By Dr. Paul Jerard, E-RYT 500, YACEP
How can you mentally engage children when teaching kids Yoga postures? When you teach a kids Yoga class, you must put your creative thinking to work. Children become engaged when the class is interactive, fun, silly, or intriguing. In order to make it intriguing to kids, you might have to think like a kid again. Children love stories of all kinds. They like true stories that teach about the world around them, as well as fantastic stories that take their imaginations on beautiful journeys. When you incorporate stories with Yoga postures, you are providing a fun and interesting way of learning the poses and philosophies of Yoga.
Use a Yoga Story Book
Young children will especially appreciate an illustrated look at the Yoga poses you are teaching. As you work on simple animal or nature poses, read a story, one page at a time. Children’s author, Eric Carle, has a wonderful selection of animal-themed books with bright, simple illustrations. You could also use flash cards with pictures of children performing the poses or pictures of the actual animals. Tell a piece of the story as you show each page or picture – then let the children try the Yoga pose.
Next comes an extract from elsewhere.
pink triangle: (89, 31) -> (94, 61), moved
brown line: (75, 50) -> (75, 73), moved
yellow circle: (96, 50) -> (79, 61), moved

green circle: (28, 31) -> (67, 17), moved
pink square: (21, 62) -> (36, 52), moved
Children also thrive on repetition. You might consider using the same story several times, until the children know it well. Then, you can have fun re-telling the story in your own words as you do the movements, or tell the story with movement only. Let the kids participate by asking for volunteers to tell the story, or by letting each child tell one part of the story.
Use Props for Kids Yoga Stories
Provide children with feathery boas or headbands, furry wraps, animal ears, tree branches, flowers, or any number of other props. Use the props to tell a story, by giving each child one prop and letting them come to the front, as you reach that part in the story. You can make up a story, or you can use a simple children’s book that includes ideas that can be related to Yoga poses.
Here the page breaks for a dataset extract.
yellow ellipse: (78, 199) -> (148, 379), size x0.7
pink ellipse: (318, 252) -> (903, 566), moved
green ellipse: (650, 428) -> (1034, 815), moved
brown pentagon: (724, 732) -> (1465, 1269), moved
Depending on the age of your Yoga students, they will most likely be ready and willing to make up a story or two. To help, you can set the scene, and identify a problem the characters will face, before beginning to tell the story. You can let each child tell a part of the story, breaking it up into the beginning, middle, and end; or you can let the story flow in different directions. Remember that the importance of the story lies in the Yoga postures – not whether the story makes perfect sense.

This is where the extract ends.